I have excel data file with thousands of rows and columns.
I am using python and have started using pandas dataframes to analyze data.
What I want to do in column D is to calculate annual change for values in column C for each year for each ID.
I can use excel to do this – if the org ID is same are that in the prior row, calculate annual change (leaving the cells highlighted in blue because that’s the first period for that particular ID). I don’t know how to do this using python. Can anyone help?
Add a comment
|
1 Answer
Assuming the dataframe is already sorted
df.groupby(‘ID’).Cash.pct_change()
However, you can speed things up with the assumption things are sorted. Because it’s not necessary to group in order to calculate percentage change from one row to next
df.Cash.pct_change().mask(
df.ID != df.ID.shift()
)
These should produce the column values you are looking for. In order to add the column, you’ll need to assign to a column or create a new dataframe with the new column
df[‘AnnChange’] = df.groupby(‘ID’).Cash.pct_change()
3 Comments
ps1495
Thanks!
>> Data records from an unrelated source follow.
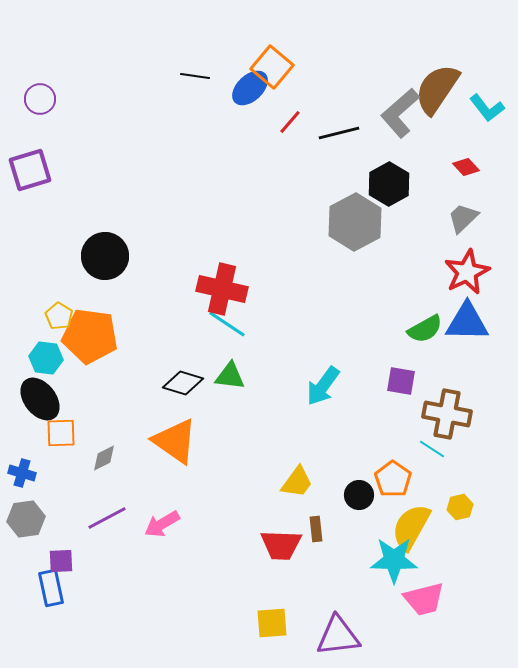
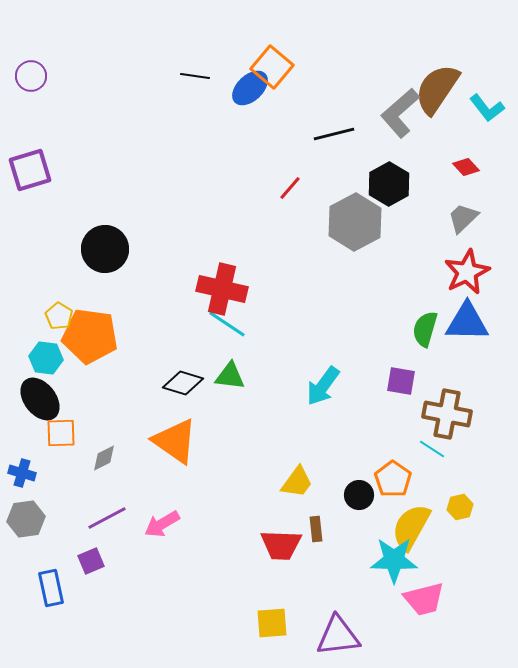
purple circle at (40, 99): moved 9 px left, 23 px up
red line at (290, 122): moved 66 px down
black line at (339, 133): moved 5 px left, 1 px down
black circle at (105, 256): moved 7 px up
green semicircle at (425, 329): rotated 135 degrees clockwise
purple square at (61, 561): moved 30 px right; rotated 20 degrees counterclockwise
Would this ignore calculating the % change for the rows highlighted (the first year for the ID)? Also - do I still have to loop through the data frame? Sorry for the basic questions - this is my second data into data frames.
piRSquared
Why don’t you try it and see 🙂
ps1495
Thanks! Both the options you proposed worked. I really appreciate your quick response. Have a good evening.